Security analyst Shahedul Anam said such troop mobilisation in Rakhine is happening at a time when it is failing to comply with the International Court of Justice order of preventing genocidal acts. Instead, the escalation of conflicts between Myanmar military and the Arakan Army (a Myanmar separatist group) in recent months left hundreds of ethnic Rakhine and dozens of Rohingya civilians killed, he said.
Meanwhile, two soldiers who deserted the military in Rakhine also confessed in a film of their involvement in mass killings of Rohingyas upon orders from the high command, a fact that could be significant in the investigation by the International Criminal Court.
Shahedul Anam said it is possible that the military would conduct operations in Rakhine to fuel the nationalistic behaviour of the Burmese ahead of the national polls on November 8.

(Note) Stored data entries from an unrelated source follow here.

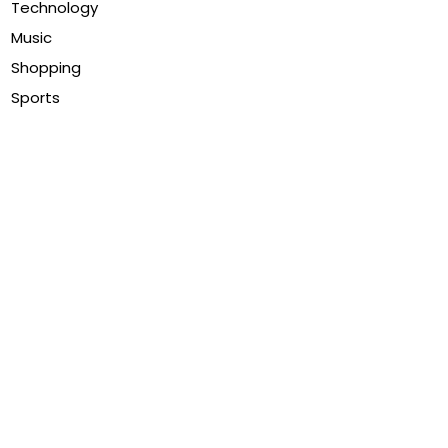
Technology
Music
Shopping
Sports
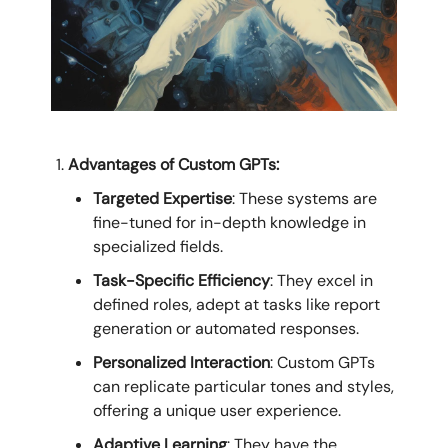
Advantages of Custom GPTs:
Targeted Expertise
: These systems are
fine-tuned for in-depth knowledge in
specialized fields.
Task-Specific Efficiency
: They excel in
defined roles, adept at tasks like report
generation or automated responses.
Personalized Interaction
: Custom GPTs
can replicate particular tones and styles,
offering a unique user experience.
Adaptive Learning
: They have the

Munshi Faiz Ahmad, former chairman of Bangladesh Institute of International and Strategic Studies, said Myanmar had wanted to drive out all the Rohingyas from Myanmar. Now that all are busy tackling the coronavirus pandemic and are drawn by other regional or global tensions. It is not unlikely Myanmar military wants to drive out the rest six lakh Rohingyas to Bangladesh, he said.
Fighting the Arakan Army can also be used just as a pretext by Myanmar to actually conduct anti-Rohingya operations, he said.
Both the experts said Myanmar tried to provoke Bangladesh repeatedly by mobilising military along the border and by violating Bangladesh's air space, but Bangladesh has always dealt it with keeping heads cool.
"This time too, Dhaka should not do anything so that Myanmar can put blame on us. Rather, we should reach out to the international community and continue keeping the focus on addressing the Rohingya crisis," said Faiz, also a former ambassador.